September 29, 2014
Three new professors join IST Austria
IST Austria President Thomas Henzinger presents successful young scientists • Expansions in the fields of biology and mathematics
This morning, President Thomas A. Henzinger announced the names of three new professors: the systems biologist Martin Loose, the mathematician Jan Maas and the evolutionary biologist Beatriz Vicoso are joining the Institute of Science and Technology Austria (IST Austria) as Assistant Professors bringing the number of the faculty to 34. Loose and Vicoso will start their research at IST Austria in early 2015, Maas on October 1, 2014. Henzinger greeted the three scientists: “These appointments once more illustrate the attraction of IST Austria to extraordinarily promising young scientists. I am very happy that they decided to join IST Austria at this stage of their career. Here they can expect an environment that will enable them to contribute outstanding results to their field of research.”
Martin Loose, a German citizen born in 1980, is doing research in Systems Biology. He studied Chemistry at the University of Heidelberg and performed his predoctoral studies in the group of Petra Schwille at the Biotechnology Center of the University of Dresden and the Max-Planck-Institute for Molecular Cell Biology and Genetics in Dresden. After receiving his PhD in 2010, he spent a further year as a postdoctoral fellow in Schwille’s lab. In 2011, he joined the Department of Systems Biology at Harvard Medical School, Boston, USA, as an independent Departmental Fellow to work in the lab of Timothy Mitchison.
His research aims to understand the mechanisms and evolution of biochemical self-organization and how proteins, which are much smaller than the cell, are able to organize intracellular space. As a graduate student, he demonstrated for the first time that complex protein patterns could be reconstituted in vitro in a simple, mathematically easily accessible setting. In his postdoctoral studies Loose developed a novel model for the initial steps of bacterial cell division.

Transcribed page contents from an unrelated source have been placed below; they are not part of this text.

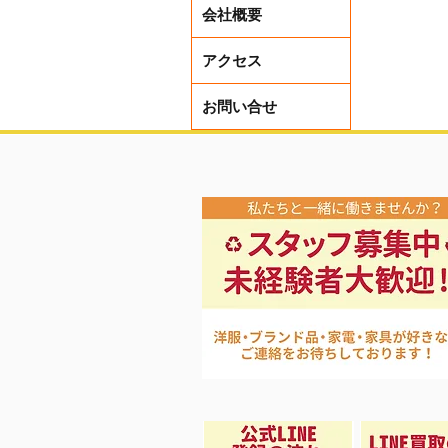
会社概要
アクセス
お問い合せ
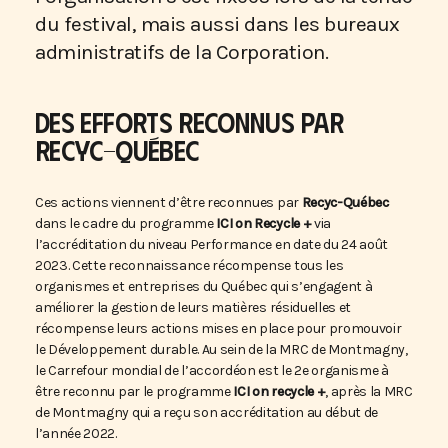
du festival, mais aussi dans les bureaux
administratifs de la Corporation.
DES EFFORTS RECONNUS PAR
RECYC-QUÉBEC
Ces actions viennent d’être reconnues par
Recyc-Québec
dans le cadre du programme
ICI on Recycle +
via
l’accréditation du niveau Performance en date du 24 août
2023. Cette reconnaissance récompense tous les
organismes et entreprises du Québec qui s’engagent à
améliorer la gestion de leurs matières résiduelles et
récompense leurs actions mises en place pour promouvoir
le Développement durable. Au sein de la MRC de Montmagny,
le Carrefour mondial de l’accordéon est le 2e organisme à
être reconnu par le programme
ICI on recycle +
, après la MRC
de Montmagny qui a reçu son accréditation au début de
l’année 2022.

Jan Maas, born 1982, is a Dutch mathematician studying problems in probability theory and analysis. He is mostly interested in optimal transport, stochastic partial differential equations, and stochastic analysis. He did his undergraduate (2000-2005) and graduate studies (2005-2009) in Applied Mathematics at Delft University of Technology. After a short stay at the University of Warwick and the Courant Institute of New York University, he moved to the University of Bonn partly supported by the prestigious NWO Rubicon Fellowship for postdoctoral research stays abroad. He has been one of the principal investigators of the new Collaborative Research Centre “The Mathematics of Emergent Effects”.
In his postdoctoral work Jan Maas developed an extension of optimal transport theory with applications to discrete stochastic processes. These processes provide a mathematical description of various phenomena in nature, but also in other areas such as computer science. In other work, jointly with Austrian Fields medalist Martin Hairer and Hendrik Weber, Maas obtained several approximation results for rough stochastic partial differential equations. These equations model physical systems with irregular random perturbations.
Beatriz Vicoso is a Portuguese Evolutionary Biologist. She studied Genetics at the Federal University of Rio de Janeiro in Brazil and received her PhD in Evolutionary Genomics in 2009 at the University of Edinburgh, UK. Her predoctoral studies were performed in the group of Brian Charlesworth. Since 2009, she has been a postdoctoral fellow in the laboratory of Doris Bachtrog at the University of California, Berkeley.
Vicoso’s primary research interest is the evolution of sex chromosomes, the chromosomes that determine gender in many species. Her postdoctoral work focused on using next-generation sequencing to study the sex chromosomes of various non-model species, including trematodes, birds, snakes and insects. She uncovered several novel patterns, such as the first known case of a differentiated X-Chromosome reverting back to an autosome, a lack of dosage compensation in snakes, and the persistence of homomorphic sex chromosomes through sex-biased gene expression in emus.